American Policing, even its its present form, reflects its inauspicious start as white slave patrols before America was America. From those slave days through Jim Crow and segregation laws (many of which were all over the country, not just in the south) policing has retained this legacy of denying public space to black people. Even when other parts of America have confronted their past with varying levels of success, policing still has not. And so, a black body, out of the house, is a body under immediate suspicion, subject to control by the state. A black body is a body that can be violated by the state.

Police don’t have to know this history to emulate it. Not knowing history, letting it enter you as culture, is one of the best ways to end up retracing the steps of the past without knowing why or that it’s happening. Police have put black people on notice for hundreds of years that when they leave the house they risk violence, harassment, jail, beatings, and death. They have not worked to change this anywhere near enough, and it’s made the policing of black people source of national shame and scandal as well as a human rights tragedy.

On a given day, police violence is not likely to happen. As horrible as the violence is, it’s statistically unlikely on any single trip outside. But that is the clever method of this kind of violence, and the fear of it, is that the police don’t need to do it so often to scare everyone in line. This was especially true when the violence is public — as media, social and traditional, has been doing so much recently. While it’s not on purpose in the same way it was in the days of lynchings, it has a similar effect. Everyone knows to live in fear, every black person knows public space does not belong to them.

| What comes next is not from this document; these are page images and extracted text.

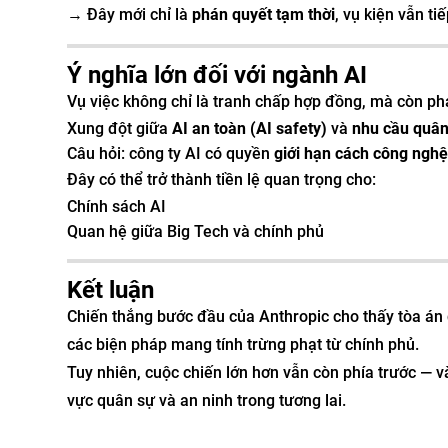
→ Đây mới chỉ là
phán quyết tạm thời
, vụ kiện vẫn tiế
Ý nghĩa lớn đối với ngành AI
Vụ việc không chỉ là tranh chấp hợp đồng, mà còn ph
Xung đột giữa
AI an toàn (AI safety)
và
nhu cầu quân
Câu hỏi: công ty AI có quyền
giới hạn cách công ngh
Đây có thể trở thành tiền lệ quan trọng cho:
Chính sách AI
Quan hệ giữa Big Tech và chính phủ
Kết luận
Chiến thắng bước đầu của Anthropic cho thấy tòa án
các biện pháp mang tính trừng phạt từ chính phủ.
Tuy nhiên, cuộc chiến lớn hơn vẫn còn phía trước — v
vực quân sự và an ninh trong tương lai.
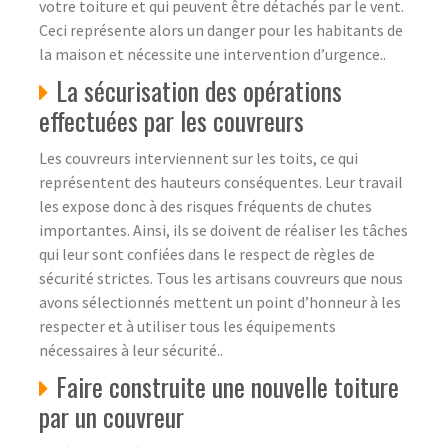
votre toiture et qui peuvent être détachés par le vent.
Ceci représente alors un danger pour les habitants de
la maison et nécessite une intervention d’urgence..
La sécurisation des opérations
effectuées par les couvreurs
Les couvreurs interviennent sur les toits, ce qui
représentent des hauteurs conséquentes. Leur travail
les expose donc à des risques fréquents de chutes
importantes. Ainsi, ils se doivent de réaliser les tâches
qui leur sont confiées dans le respect de règles de
sécurité strictes. Tous les artisans couvreurs que nous
avons sélectionnés mettent un point d’honneur à les
respecter et à utiliser tous les équipements
nécessaires à leur sécurité..
Faire construite une nouvelle toiture
par un couvreur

As a woman, I know these feelings. I learned that public space was not meant to be mine, as well. Instead of police, it’s men that try to drive me out of public space, and men have been trying to drive women out of public space since time immemorial. But, like many women before me, I have rejected this, and decided to make public space my own space. I believe that I have a right to public space any time of the day, and anywhere the space is public. I have been told, so many times, that this belief that I have the right to walk around public space in certain places, at certain times, is stupid, and that if anything happens to me, it’s my fault for being so stupid. I have learned sets of skills for coping with this, but I’ve also paid.

It’s scary to claim public space from powerful people who will kill you. I have dealt with the constant undertone of street harassment, and the equally constant threat of sexual assault. I get groped, every so often I get slapped. I have, on two occasions, been fairly badly beaten. In both cases, a couple of men just decided to start hitting me, and I made it home bleeding, broken, but alive. Every time a strange man stares at me hard, I wonder is he going to kill me?

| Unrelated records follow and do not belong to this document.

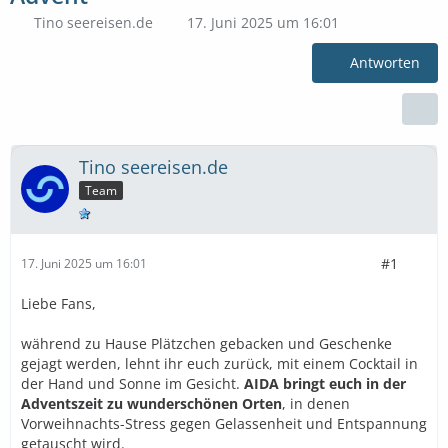
Tino seereisen.de
17. Juni 2025 um 16:01
Antworten
Tino seereisen.de
Team
#1
17. Juni 2025 um 16:01
Liebe Fans,
während zu Hause Plätzchen gebacken und Geschenke
gejagt werden, lehnt ihr euch zurück, mit einem Cocktail in
der Hand und Sonne im Gesicht.
AIDA bringt euch in der
Adventszeit zu wunderschönen Orten
, in denen
Vorweihnachts-Stress gegen Gelassenheit und Entspannung
getauscht wird.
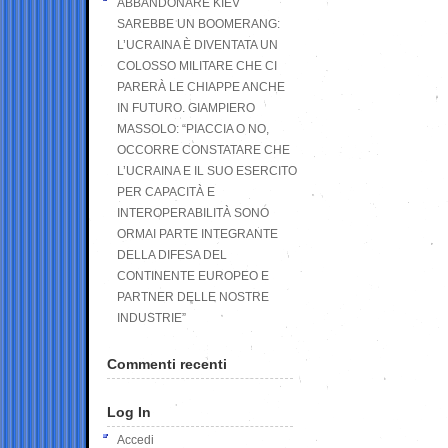
ABBANDONARE KIEV
SAREBBE UN BOOMERANG:
L’UCRAINA È DIVENTATA UN
COLOSSO MILITARE CHE CI
PARERÀ LE CHIAPPE ANCHE
IN FUTURO. GIAMPIERO
MASSOLO: “PIACCIA O NO,
OCCORRE CONSTATARE CHE
L’UCRAINA E IL SUO ESERCITO
PER CAPACITÀ E
INTEROPERABILITÀ SONO
ORMAI PARTE INTEGRANTE
DELLA DIFESA DEL
CONTINENTE EUROPEO E
PARTNER DELLE NOSTRE
INDUSTRIE”
Commenti recenti
Log In
Accedi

None of these things happen if I have a man with me, then I am allowed to be in public. The rules have been make clear to me, but fuck that.

I decided as a teenage girl, if I don’t take up space, how will this change? And how will I have any fun in life?

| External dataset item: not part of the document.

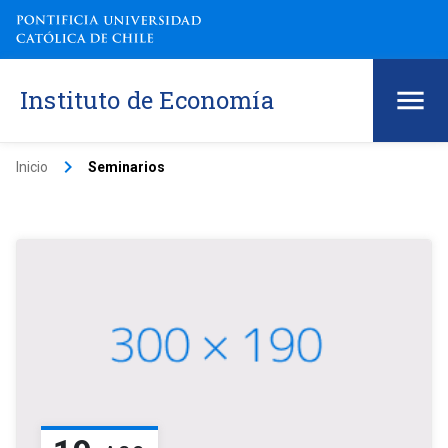
Instituto de Economía
keyboard_arrow_right
Inicio
Seminarios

Since then, I’ve traveled alone in the Middle East and Africa. I’ve gone to Korea, India, Hong Kong, throughout Europe and America, and always walked alone. I have gone into one of the all male cafes on Habib Bourguiba Ave in Tunis and ordered a coffee, because I wanted a coffee. Every man was staring at me, some saying gently threatening things in a language I didn’t understand, but with an intent that could cross any language barrier. And no, I don’t think every woman has to do this. I don’t think every black man has to play Pokemon Go. But the more we take up space, the more we can take up space.

I learned this, in part, from black people in America. There is a history of America that is the history of black people taking up space, against violent resistance, and claiming their rights to be human beings in public. It is reading that history that has inspired some of my determination to take up space as a public, queer, woman. (People can’t look at me walking alone and see I’m queer, but there’s been those times, too.)

Along came Pokemon Go this year, a year when public space has been frightening to everyone. Pokemon Go is fun, and it’s an amazing way of going outside and being part of the public, along with who-knows-how-many other people, playing alongside you. I’m been going to lures and giggling at all the people, from all walks of life, wandering, looking up, and looking at their phones in a way I’ve learned to recognize. I’ve realized they know what I’m doing too. It’s a little bit embarrassing, (I’m a woman in my 40s! What am I doing‽) and a little bit thrilling and transgressive. But it’s also gotten us all out of house, into the public, sharing space. I love getting out of the house.

I know this isn’t easy. I have literal scars from my battle to take up space, but as we do it more, we win.

There are things we can do to help each other. It hasn’t come up often, but if I see the police approaching a group of people of color in a casual situation, I walk up and introduce myself and make conversation. I don’t know if I’ve changed the outcome, but the police have been well behaved the times I’ve done this. (And usually they’ve talked to me, which I found amusing.) As a bonus, I’ve also made a couple friends that way. So, I recommend that to white people. If you’re out playing Pokemon Go, and you see a woman getting harassed, you can step in as well. It doesn’t have to be a fight, it can be a casual conversation, even if you just talk to the woman, treating her like a person in front of the aggressor, it can defuse the situation.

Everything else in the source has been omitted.